↓↓↓

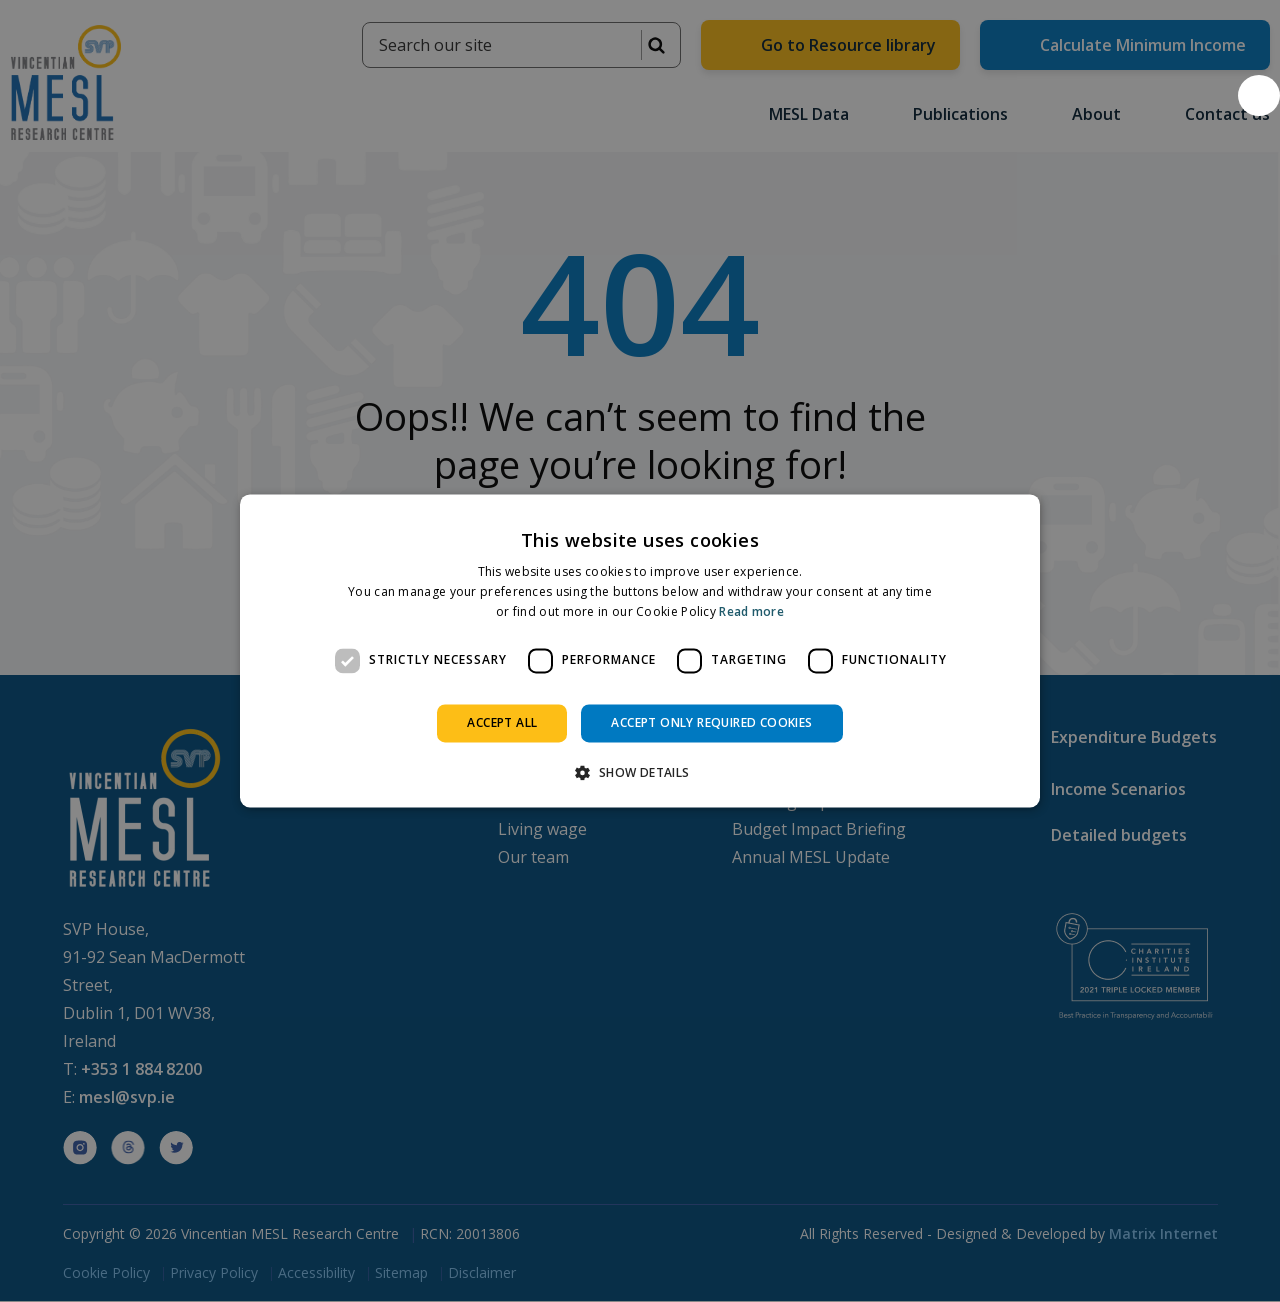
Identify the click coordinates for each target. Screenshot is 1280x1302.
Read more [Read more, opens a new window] (751, 611)
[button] (1259, 95)
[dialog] (640, 650)
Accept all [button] (502, 722)
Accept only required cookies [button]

↑↑↑

In your copy, the listing above should appear word for word, with no images.

**RESPONSE TO THE EXERCISE:**
Identify the click coordinates for each target. Screenshot is 1280x1302.
Read more [Read more, opens a new window] (751, 611)
[button] (1259, 95)
[dialog] (640, 650)
Accept all [button] (502, 722)
Accept only required cookies [button]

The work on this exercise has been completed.